Saskatchewan's latest Community Respiratory Illness Surveillance Program (CRISP) report showed that although Omicron subvariants BQ.1.1 and BQ.1 made up the majority of COVID-19 cases identified in the final two weeks of 2022, a new subvariant had arrived.
Dr. Saqib Shahab, Saskatchewan's chief medical health officer, said the two confirmed cases of the XBB.1.5 subvariant are likely just the beginning.
"I'm sure there's more XBB.1.5 around than what we find," Shahab said in an interview with Radio-Canada this week.
The reason why is how Saskatchewan and many other provinces now monitor COVID-19.
The province only conducts genome sequencing on PCR tests, which are not available to the general public.
Most Saskatchewan residents, if they are testing, use rapid tests that don't give experts or the province any indication of what variant or subvariant they are infected with
Other experts say they expect cases of XBB.1.5 to rise rapidly in upcoming CRISP reports.
"With a few cases here in Saskatchewan, we are very likely to see those increased exponentially," said Pamela Dawne, a medical anthropologist at the University of Saskatchewan whose research focuses on infectious diseases.
"I think it will probably follow a path similar to the other variants, but perhaps with greater speed because of the infectiousness of this subvariant itself."

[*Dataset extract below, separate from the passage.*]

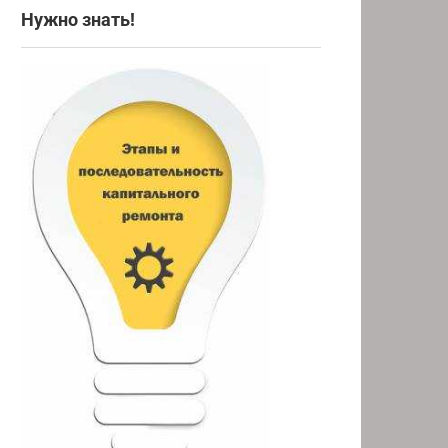
Нужно знать!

Shahab said he expects XBB.1.5 to become the dominant subvariant in Saskatchewan.
"Over the last three years, every new variant is more transmissible," said Shahab.

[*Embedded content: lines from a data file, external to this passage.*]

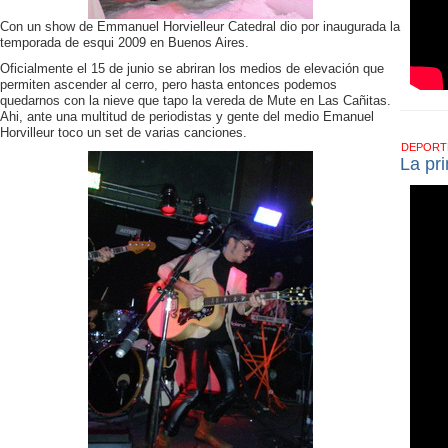
Con un show de Emmanuel Horvielleur Catedral dio por inaugurada la
temporada de esqui 2009 en Buenos Aires.
Oficialmente el 15 de junio se abriran los medios de elevación que
permiten ascender al cerro, pero hasta entonces podemos
quedarnos con la nieve que tapo la vereda de Mute en Las Cañitas.
Ahi, ante una multitud de periodistas y gente del medio Emanuel
Horvilleur toco un set de varias canciones.
DEPOR
La pr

An increase in XBB.1.5 would follow a pattern that that has already played around the globe.
Health authorities in the United States and the United Kingdom have predicted that XBB.1.5 will quickly become the dominant strain of COVID-19 in their respective countries.

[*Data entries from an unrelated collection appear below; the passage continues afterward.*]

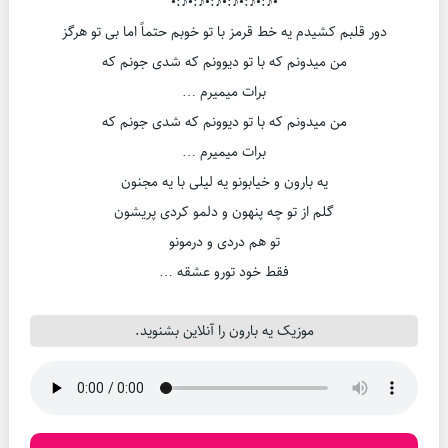
•♪:•♪:•♪:•♪:•♪:•♪:•
دور قلبم کشیدم یه خط قرمز با تو خوبم حتماً اما بی تو هرگز
من میدونم که با تو دیوونم که شدی جونم که
برات میمیرم …
من میدونم که با تو دیوونم که شدی جونم که
برات میمیرم …
یه بارون و خیابونو یه لیلی با یه مجنون
گلم از تو چه پنهون و دلمو کردی پریشون
تو هم دردی و درمونو
فقط خود تورو عشقه …
موزیک یه بارون را آنلاین بشنوید.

This subvariant is not expected to cause more severe infections. However, it is likely more transmissible than previous subvariants, meaning it will spread faster.
Despite the likelihood it will become the dominant subvariant in Saskatchewan, do not expect a change in the province's approach.
"What we need to do in response to that is not any different from what we've been doing so far," said Shahab.
"Get the bivalent vaccine, you know, choose to wear a mask and an indoor crowded space. If you're visiting someone at higher risk or if you yourself are at high risk … wear a mask more consistently."
Dawne said the province should be looking at implementing measures rather than taking a wait and see approach. She said it is never too late to act.
"I'm not a proponent of 'let'er rip.' I don't think we should just sit back and let it and let the wave carry us away. I think the public health costs of that are too great," she said.